Looks Do Matter: How Visuals Shape eLearning
Visuals can be used in most disciplines to complement learning. Short film and television clips, videos, high-resolution images, illustrations, and photographs all contribute to a student’s understanding of a subject. Visuals are the most powerful aspect of eLearning.
Most learners get bored or feel intimidated when they are faced with pages of text, while visuals grab the attention and often convey concepts more clearly than words.
Human beings are visual by nature, so it makes sense to use this skill to improve learning and retain new information. Humans process visual data better than any other type of data. The human brain processes images 60,000 times faster than text, and 90 percent of information transmitted to the brain is visual.
How visuals enhance learning
Well-Chosen visuals in an eLearning course make it visually appealing and enticing for learners to explore, but visuals offer many other benefits.
1. Visuals are much better than text at simplifying complex concepts. For instance, chemical processes can be illustrated with charts, infographics, or videos.
2. Visuals enhance learning. Research has shown that information is retained longer and with more accuracy if learners encounter it in a visual format.
3. Visuals accelerate learning, especially when concepts are presented with relevant images. This is the optimal way to present information as students remember more information compared to just reading or hearing it. We often comprehend an image instantaneously while text takes time to absorb.
4. Visuals present information in a concise, summarized format, so students don’t feel overwhelmed by information overload. This aspect also makes the information easier to learn and recall.

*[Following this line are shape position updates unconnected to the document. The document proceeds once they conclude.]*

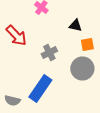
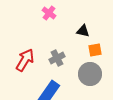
red arrow: (16, 36) -> (25, 60), moved, turned -105

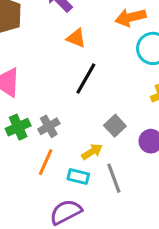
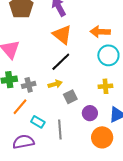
orange triangle: (76, 38) -> (62, 35), size x1.5
yellow arrow: (92, 152) -> (55, 84), moved

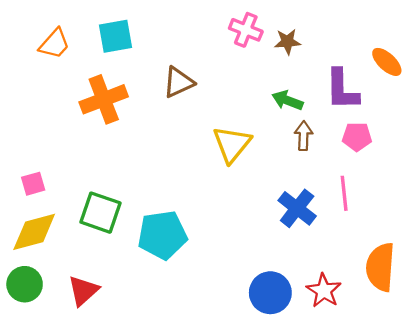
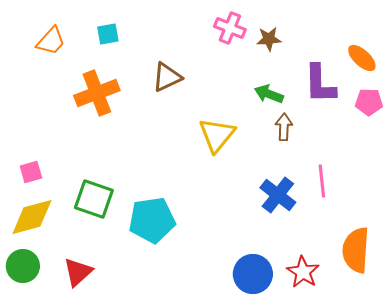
cyan square: (115, 36) -> (108, 34), size x0.7
pink pentagon: (357, 137) -> (369, 102), moved

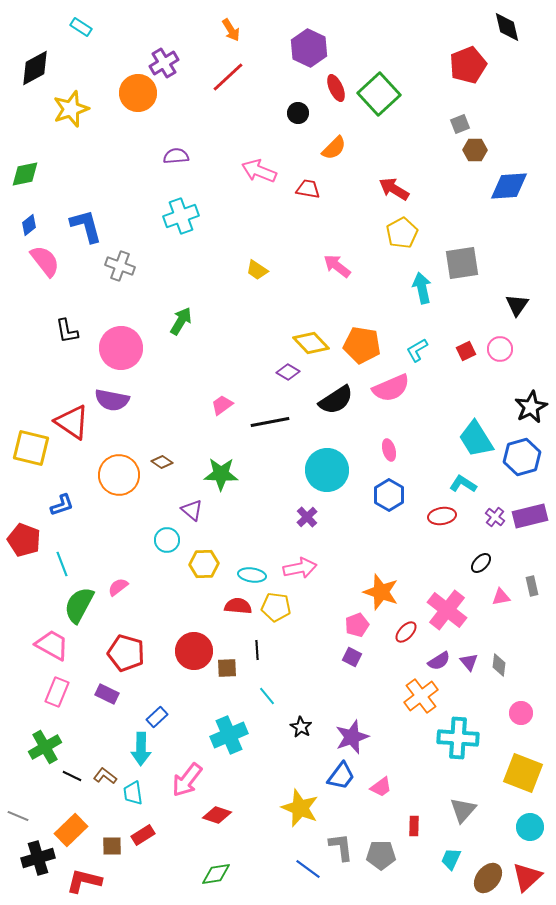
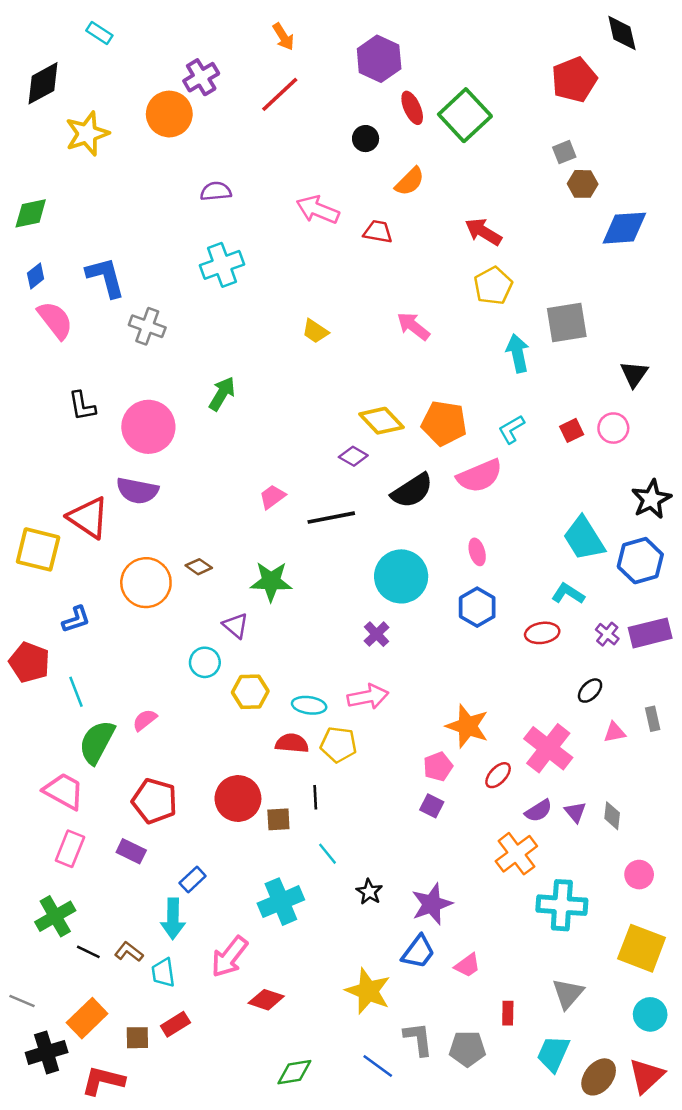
cyan trapezoid: (451, 859) -> (553, 1054), size x1.4
green diamond: (216, 874) -> (294, 1072), moved

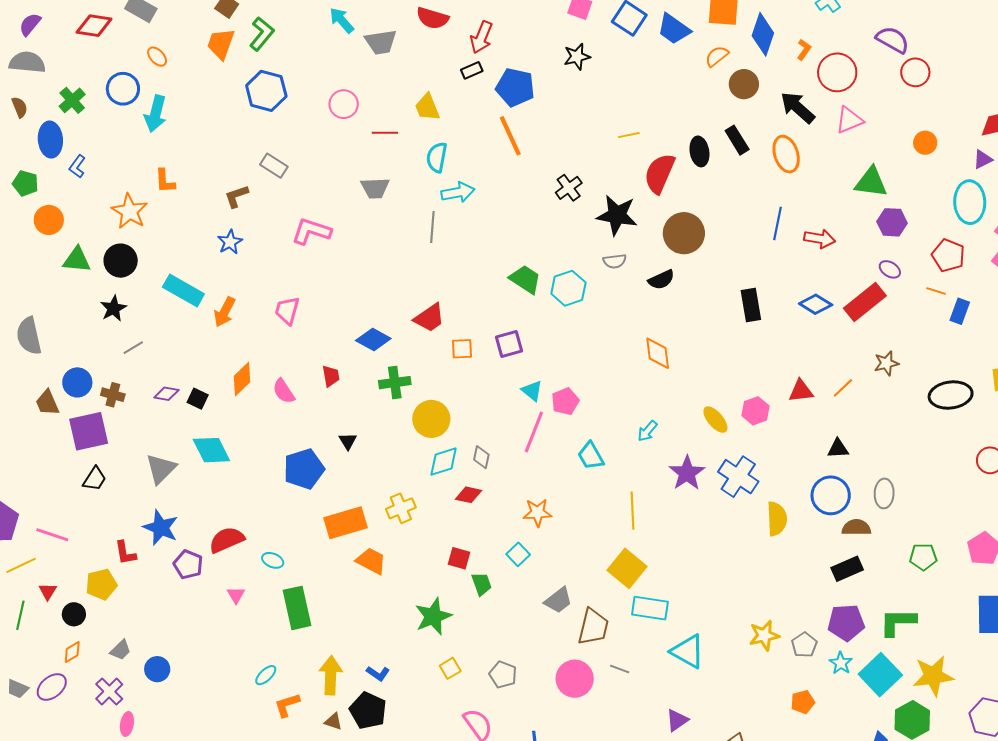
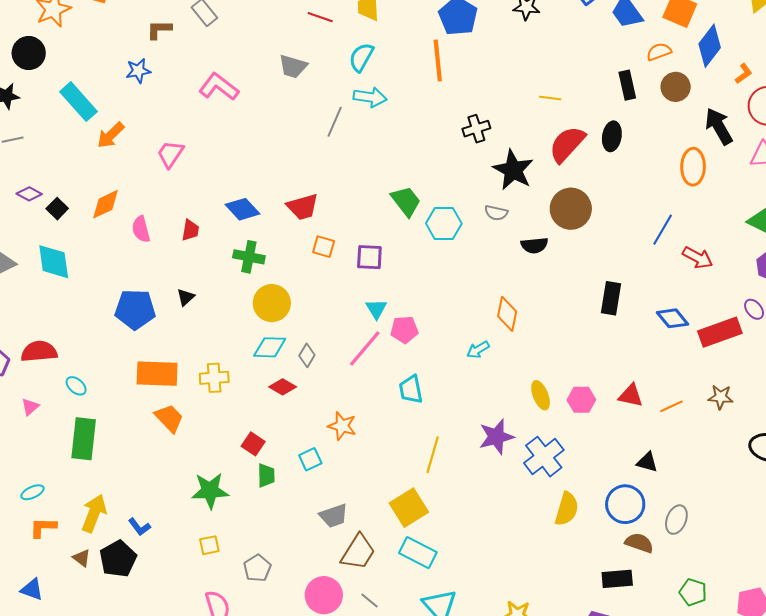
black rectangle: (737, 140) -> (627, 85), moved
cyan arrow: (647, 431) -> (478, 350), moved

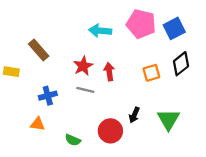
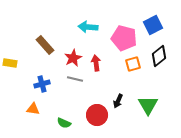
pink pentagon: (141, 24) -> (124, 38), moved
brown rectangle: (39, 50) -> (45, 45), moved

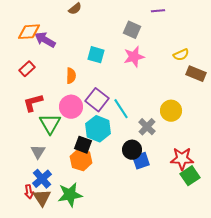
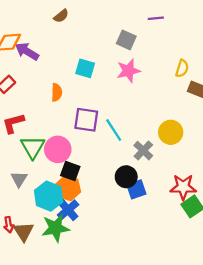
yellow semicircle: (181, 55) -> (182, 68), turned -49
purple square: (97, 100) -> (86, 120), turned -30
pink circle: (71, 107) -> (58, 149), moved
cyan hexagon: (98, 129) -> (49, 196), moved
blue cross: (42, 179) -> (68, 210), moved

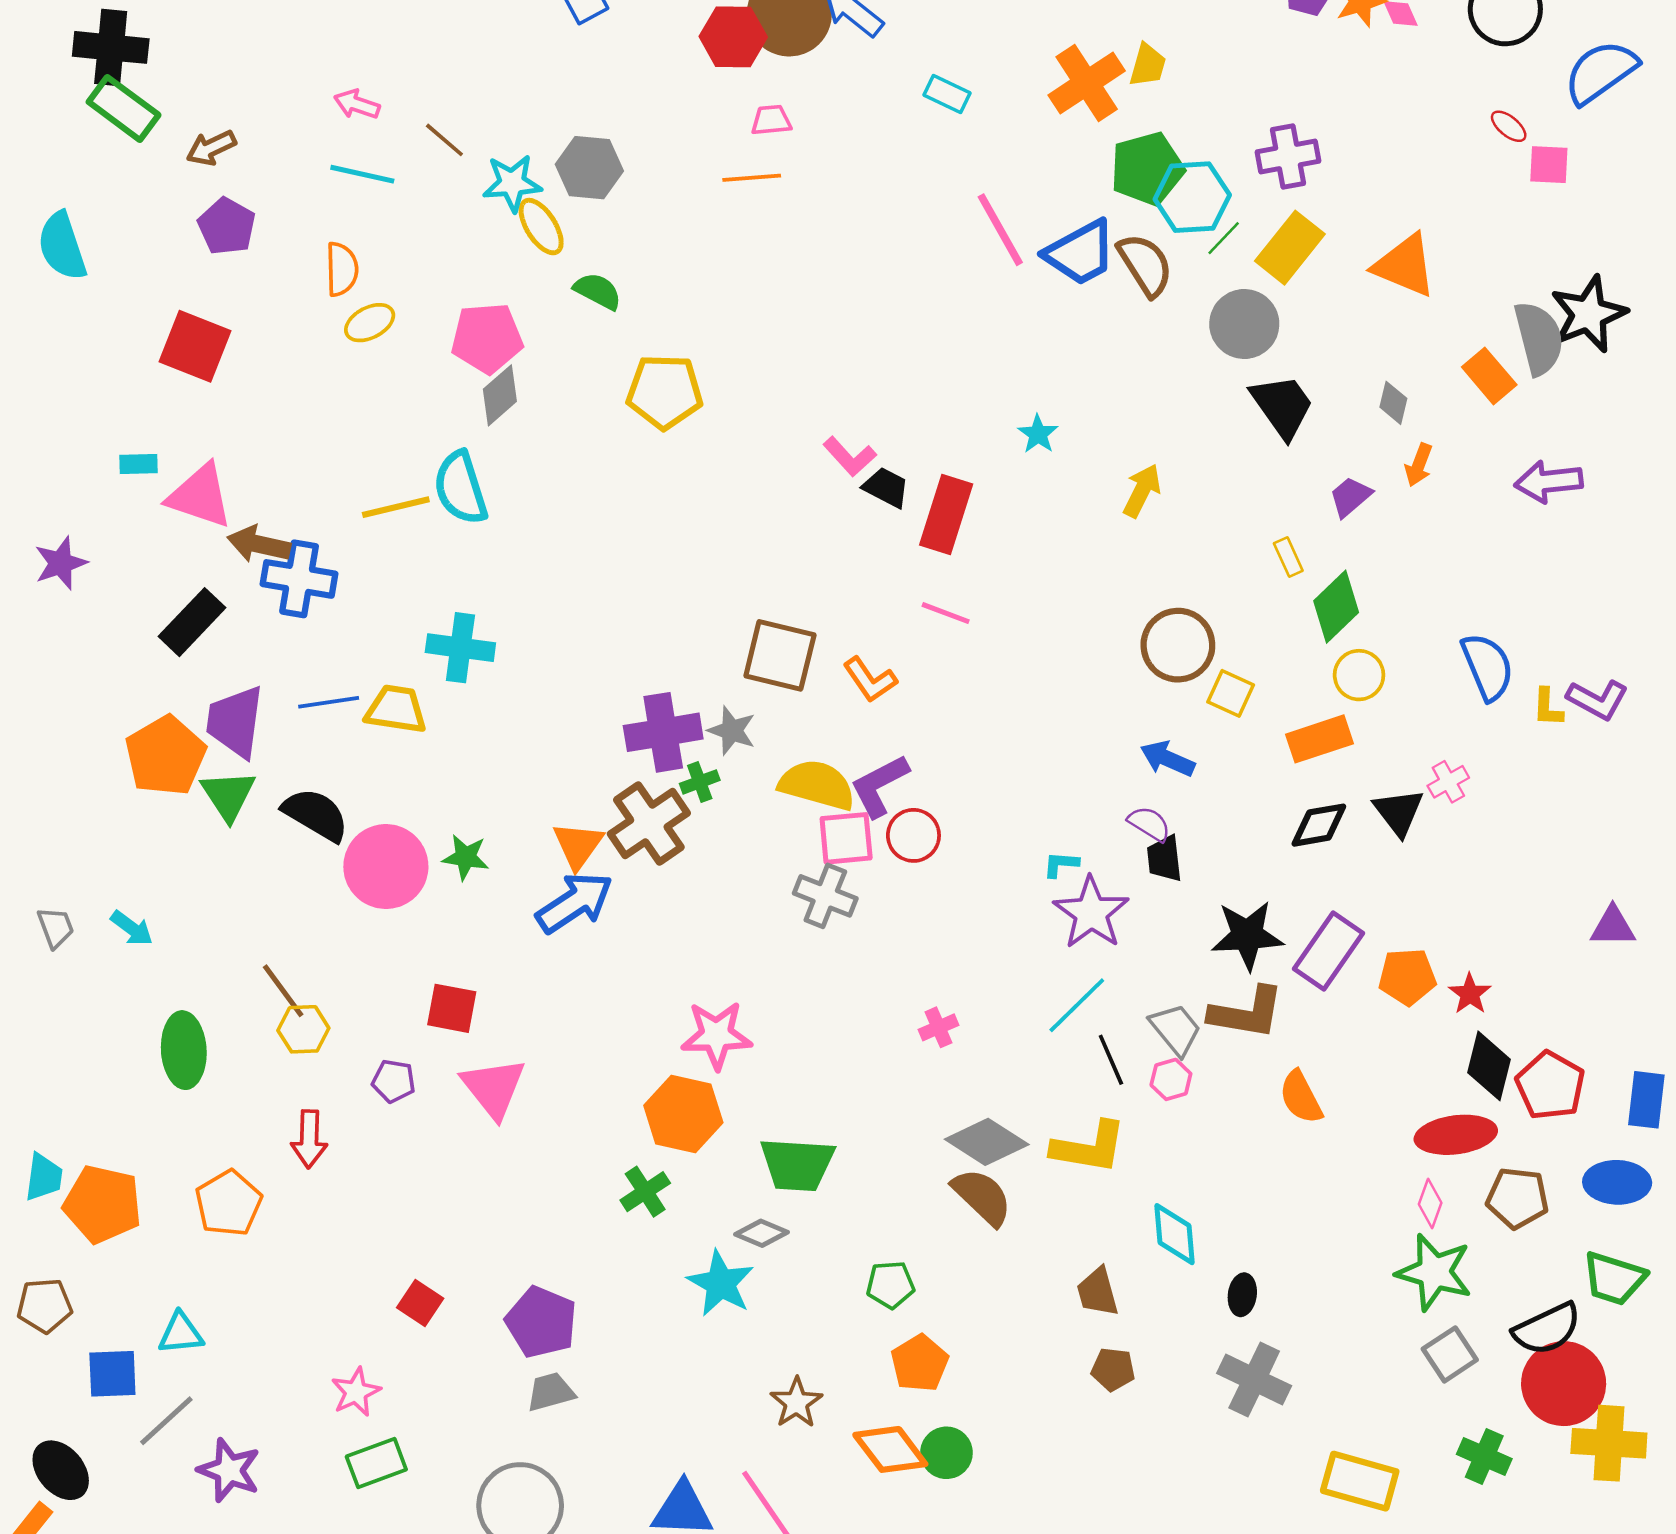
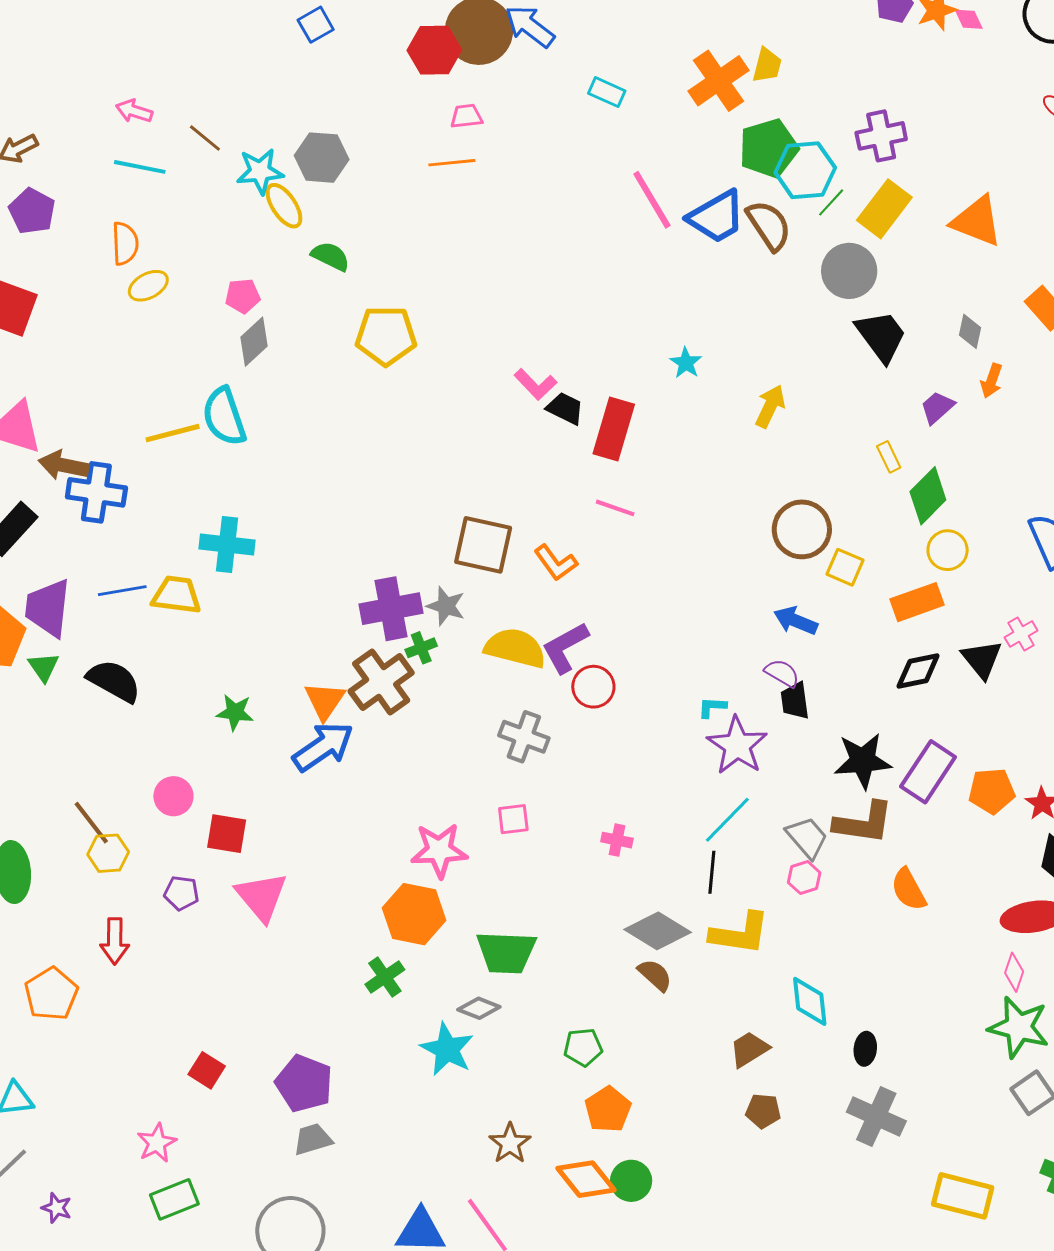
pink pentagon: (487, 338) -> (243, 296), size x0.6
green triangle: (228, 795) -> (44, 667), size x0.7
pink square: (846, 838) -> (513, 819), moved, size x0.7
pink circle: (386, 867) -> (173, 796), moved, size x0.6
pink cross: (939, 1027) -> (617, 840), turned 36
black line: (1111, 1060) -> (712, 872), moved, turned 30
brown semicircle: (982, 1197) -> (655, 975), size x0.7
brown trapezoid: (1098, 1292) -> (749, 1049), turned 75
purple star: (229, 1470) -> (57, 1208), size x0.6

Visual design and instructional design
Visual design is important but shouldn’t overshadow the instructional design. Instructional design is primarily about content, learning goals, and performance. It aims to transfer knowledge, teach skills, or change attitudes and behavior. Visual design, on the other hand, is responsible for the color palette, the typeface, the layout and navigation, and the presentation of visual elements like videos, images, infographics, and charts to illustrate the information.
Both visual design and instructional design are essential for the creation of eLearning courses. They must work together. Visual design is the first thing that attracts the attention, but it mustn’t be so absorbing that it distracts from the information being presented. On the other hand, great instructional design will go unnoticed if the visual design is poor. When learners have trouble reading the type or are distracted by too many colors and visual elements, or struggle to navigate the study material, then the visual design has failed.
Instructional designers and graphic designers need to work together to produce quality eLearning courses. Usually, the visual design strategy is discussed with a graphic artist after an overall look at the content.
There are several deadly sins to avoid when attempting eLearning course design; one of them is to ignore the importance of visual design and the fact that it must be implemented in tandem with instructional design.